Com o status de repercussão geral, o que significa que a decisão será o Norte para a gestão federal e todas as instâncias da Justiça sobre procedimentos demarcatórios, anulando antecipadamente qualquer tentativa de inclusão do marco temporal. Em 2020, o ministro Edson Fachin suspendeu, até o final da pandemia da Covid-19, todos os processos judiciais que poderiam resultar em despejos ou na anulação de procedimentos demarcatórios. Essa determinação também deverá ser apreciada pelo Supremo.

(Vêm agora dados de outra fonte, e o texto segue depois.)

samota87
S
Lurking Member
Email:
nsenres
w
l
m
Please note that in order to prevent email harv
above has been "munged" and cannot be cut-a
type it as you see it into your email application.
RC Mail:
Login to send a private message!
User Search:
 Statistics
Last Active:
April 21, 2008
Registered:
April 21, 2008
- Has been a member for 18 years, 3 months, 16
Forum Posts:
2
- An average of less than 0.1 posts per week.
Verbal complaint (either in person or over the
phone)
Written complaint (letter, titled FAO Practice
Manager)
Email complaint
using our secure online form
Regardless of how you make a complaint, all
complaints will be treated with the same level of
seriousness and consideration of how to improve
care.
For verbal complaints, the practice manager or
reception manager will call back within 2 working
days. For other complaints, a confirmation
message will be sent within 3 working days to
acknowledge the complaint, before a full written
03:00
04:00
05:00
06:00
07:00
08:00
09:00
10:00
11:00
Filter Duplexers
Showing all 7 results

O marco temporal é uma interpretação defendida pelos interessados na exploração das TIs que restringe os direitos constitucionais dos povos indígenas. Com ele, os indígenas só teriam direito à terra se estivessem sobre sua posse no dia 5 de outubro de 1988, data da promulgação da Constituição. Portanto, desconsidera expulsões, remoções forçadas e todas as violências sofridas pelos indígenas antes de 1988 (indígenas não podiam entrar na Justiça de forma independente), além de anular tudo o que foi conquistado e retomado depois de 88.

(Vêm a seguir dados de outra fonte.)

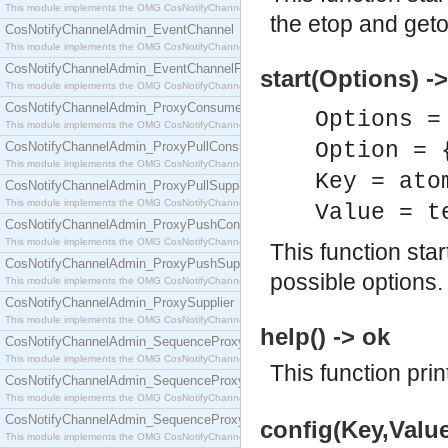
This module implements the OMG CosNotifyChannelAdmin::ConsumerAdmin interface.
the etop and geto
CosNotifyChannelAdmin_EventChannel
This module implements the OMG CosNotifyChannelAdmin::EventChannel interface.
CosNotifyChannelAdmin_EventChannelFactory
start(Options) -
This module implements the OMG CosNotifyChannelAdmin::EventChannelFactory interface.
CosNotifyChannelAdmin_ProxyConsumer
Options =
This module implements the OMG CosNotifyChannelAdmin::ProxyConsumer interface.
Option = 
CosNotifyChannelAdmin_ProxyPullConsumer
This module implements the OMG CosNotifyChannelAdmin::ProxyPullConsumer interface.
Key = ato
CosNotifyChannelAdmin_ProxyPullSupplier
This module implements the OMG CosNotifyChannelAdmin::ProxyPullSupplier interface.
Value = t
CosNotifyChannelAdmin_ProxyPushConsumer
This module implements the OMG CosNotifyChannelAdmin::ProxyPushConsumer interface.
This function sta
CosNotifyChannelAdmin_ProxyPushSupplier
possible options.
This module implements the OMG CosNotifyChannelAdmin::ProxyPushSupplier interface.
CosNotifyChannelAdmin_ProxySupplier
This module implements the OMG CosNotifyChannelAdmin::ProxySupplier interface.
help() -> ok
CosNotifyChannelAdmin_SequenceProxyPullConsumer
This module implements the OMG CosNotifyChannelAdmin::SequenceProxyPullConsumer interf
This function prin
CosNotifyChannelAdmin_SequenceProxyPullSupplier
This module implements the OMG CosNotifyChannelAdmin::SequenceProxyPullSupplier interfac
CosNotifyChannelAdmin_SequenceProxyPushConsumer
config(Key,Value
This module implements the OMG CosNotifyChannelAdmin::SequenceProxyPushConsumer inter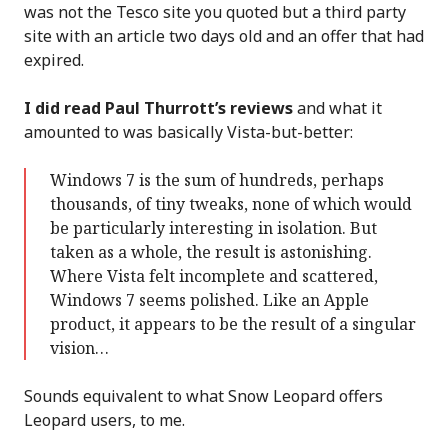
was not the Tesco site you quoted but a third party
site with an article two days old and an offer that had
expired.
I did read Paul Thurrott’s reviews
and what it
amounted to was basically Vista-but-better:
Windows 7 is the sum of hundreds, perhaps
thousands, of tiny tweaks, none of which would
be particularly interesting in isolation. But
taken as a whole, the result is astonishing.
Where Vista felt incomplete and scattered,
Windows 7 seems polished. Like an Apple
product, it appears to be the result of a singular
vision…
Sounds equivalent to what Snow Leopard offers
Leopard users, to me.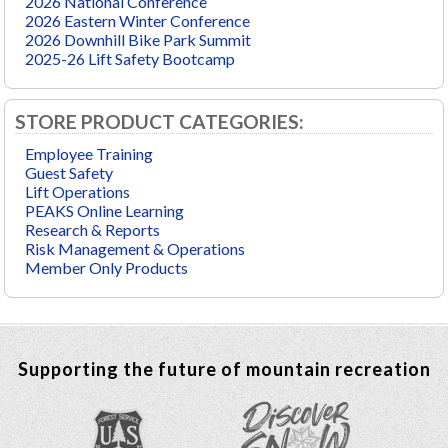
2026 National Conference
2026 Eastern Winter Conference
2026 Downhill Bike Park Summit
2025-26 Lift Safety Bootcamp
STORE PRODUCT CATEGORIES:
Employee Training
Guest Safety
Lift Operations
PEAKS Online Learning
Research & Reports
Risk Management & Operations
Member Only Products
Supporting the future of mountain recreation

O julgamento estava suspenso por um pedido de destaque do ministro Alexandre de Moraes. Apenas o voto contra o marco temporal do relator, ministro Edson Fachin, foi divulgado. Outro pedido de vistas pode adiar por mais tempo a decisão. A TI Ibirama-Laklãnõ está localizada entre os municípios de Doutor Pedrinho, Itaiópolis, Vitor Meireles e José Boiteux, 236 km a noroeste de Florianópolis (SC). A área tem um longo histórico de demarcações e disputas, que se arrasta por todo o século XX, no qual foi reduzida drasticamente. Foi identificada por estudos da Fundação Nacional do Índio (Funai) em 2001, e declarada pelo Ministério da Justiça, como pertencente ao povo Xokleng, em 2003. Os indígenas nunca pararam de reivindicar o direito ao seu território ancestral.

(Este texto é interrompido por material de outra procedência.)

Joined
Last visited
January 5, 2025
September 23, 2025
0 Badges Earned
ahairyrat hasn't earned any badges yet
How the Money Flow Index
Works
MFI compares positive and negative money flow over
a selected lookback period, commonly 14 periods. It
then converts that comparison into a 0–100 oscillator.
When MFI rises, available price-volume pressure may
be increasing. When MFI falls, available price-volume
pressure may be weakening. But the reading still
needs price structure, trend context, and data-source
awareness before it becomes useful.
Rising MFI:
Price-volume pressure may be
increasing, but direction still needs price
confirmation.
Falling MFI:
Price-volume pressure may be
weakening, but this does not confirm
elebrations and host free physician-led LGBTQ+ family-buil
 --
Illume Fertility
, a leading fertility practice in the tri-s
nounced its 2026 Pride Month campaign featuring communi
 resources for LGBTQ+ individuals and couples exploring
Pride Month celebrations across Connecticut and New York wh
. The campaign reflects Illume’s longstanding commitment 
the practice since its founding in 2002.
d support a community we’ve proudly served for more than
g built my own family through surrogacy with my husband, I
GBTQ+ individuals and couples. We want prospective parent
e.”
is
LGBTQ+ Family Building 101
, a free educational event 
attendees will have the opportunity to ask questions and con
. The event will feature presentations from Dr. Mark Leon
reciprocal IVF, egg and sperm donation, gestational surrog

Povos indígenas mobilizados por todo o Brasil
Neste momento, milhares de indígenas se mobilizam pelo país inteiro. Somam-se aos povos reunidos na Praça dos Três Poderes, os maracás de 900 indígenas Pataxó do Extremo Sul da Bahia, em um bloqueio total na BR 101, próximo ao distrito de Monte Pascoal, já nas primeiras horas desta quarta-feira 30 de junho, junto com os cantos e a energia para sensibilizar o poder judiciário na defesa de seus direitos, em pedágios, em barreiras, com atos em São Paulo, Porto Alegre, Florianópolis, Natal, Curitiba, Chapecó SC, Araguari, Mauá SP, Campinas, Rio de Janeiro, Guaíra PR, Salvador BA, Joinville SC, Maquine RS, Santa Maria RS, T.I. Serrinha, Joaquim Gomes AL, TI Pataxó Sul da Bahia, TI Pataxó Hãhãhãe Camacã, TI Tupinambá Ilhéus, Iraí RS, Espírito Santo Povos Tupinikim e Guarani, Jataizinho PR, Avaí SP Ti Araribá, TI Maraiwarsete, Aldeia Palmeirinha PR, Mangueirinha PR, Caarapo MS, Ubatuba SP, Tocantinópolis TO Povo Apinajé, Dourados MS, Amambai MS, Naviraí MS, Ponta Porã MS, Taquaperi MS, Paranhos MS, Tacuru MS, Sassoro MS, Iguatemi MS, Eldorado MS e por todos os territórios dos povos originais desta terra.